Work item> Below are some entries. Copy each line in them that holds "Montblanc".

Items from a dataset:
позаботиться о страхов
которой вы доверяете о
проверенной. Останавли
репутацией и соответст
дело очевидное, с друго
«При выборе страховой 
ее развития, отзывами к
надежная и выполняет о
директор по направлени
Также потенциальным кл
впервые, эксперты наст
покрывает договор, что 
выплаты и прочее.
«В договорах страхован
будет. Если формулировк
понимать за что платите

* * *

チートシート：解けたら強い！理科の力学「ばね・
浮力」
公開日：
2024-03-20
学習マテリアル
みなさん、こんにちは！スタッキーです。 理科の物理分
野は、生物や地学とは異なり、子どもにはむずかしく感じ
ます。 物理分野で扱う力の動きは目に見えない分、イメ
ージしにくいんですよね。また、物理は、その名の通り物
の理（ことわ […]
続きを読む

---

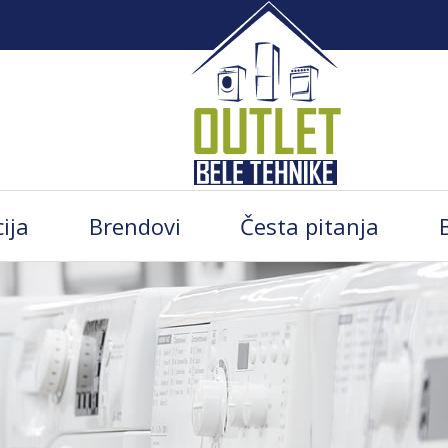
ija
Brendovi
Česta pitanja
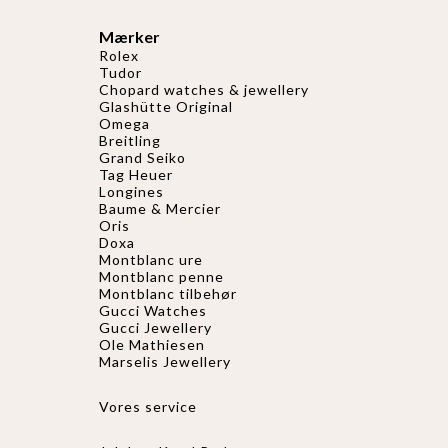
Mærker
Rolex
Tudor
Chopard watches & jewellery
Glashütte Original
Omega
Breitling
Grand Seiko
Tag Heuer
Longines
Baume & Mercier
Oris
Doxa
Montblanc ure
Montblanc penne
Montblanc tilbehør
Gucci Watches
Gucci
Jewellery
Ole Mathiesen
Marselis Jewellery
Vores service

Expected output>
Montblanc ure
Montblanc penne
Montblanc tilbehør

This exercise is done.